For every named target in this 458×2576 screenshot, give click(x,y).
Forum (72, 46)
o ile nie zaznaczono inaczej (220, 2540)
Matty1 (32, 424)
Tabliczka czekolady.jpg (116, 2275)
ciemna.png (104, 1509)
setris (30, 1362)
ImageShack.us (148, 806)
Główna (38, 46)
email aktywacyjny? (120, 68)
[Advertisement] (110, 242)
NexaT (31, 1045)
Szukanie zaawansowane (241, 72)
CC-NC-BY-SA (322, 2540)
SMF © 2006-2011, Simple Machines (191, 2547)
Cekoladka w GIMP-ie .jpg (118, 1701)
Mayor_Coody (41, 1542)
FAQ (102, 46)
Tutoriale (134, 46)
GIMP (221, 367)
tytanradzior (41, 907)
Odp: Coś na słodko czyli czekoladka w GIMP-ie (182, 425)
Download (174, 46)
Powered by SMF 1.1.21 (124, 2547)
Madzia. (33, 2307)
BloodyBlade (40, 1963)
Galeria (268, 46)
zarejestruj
------------------------------------
Exercise goal:
So that nothing is lost, return the listing exactly and completely.

Result for this exercise:
For every named target in this 458×2576 screenshot, give click(x,y).
Forum (72, 46)
o ile nie zaznaczono inaczej (220, 2540)
Matty1 (32, 424)
Tabliczka czekolady.jpg (116, 2275)
ciemna.png (104, 1509)
setris (30, 1362)
ImageShack.us (148, 806)
Główna (38, 46)
email aktywacyjny? (120, 68)
[Advertisement] (110, 242)
NexaT (31, 1045)
Szukanie zaawansowane (241, 72)
CC-NC-BY-SA (322, 2540)
SMF © 2006-2011, Simple Machines (191, 2547)
Cekoladka w GIMP-ie .jpg (118, 1701)
Mayor_Coody (41, 1542)
FAQ (102, 46)
Tutoriale (134, 46)
GIMP (221, 367)
tytanradzior (41, 907)
Odp: Coś na słodko czyli czekoladka w GIMP-ie (182, 425)
Download (174, 46)
Powered by SMF 1.1.21 (124, 2547)
Madzia. (33, 2307)
BloodyBlade (40, 1963)
Galeria (268, 46)
zarejestruj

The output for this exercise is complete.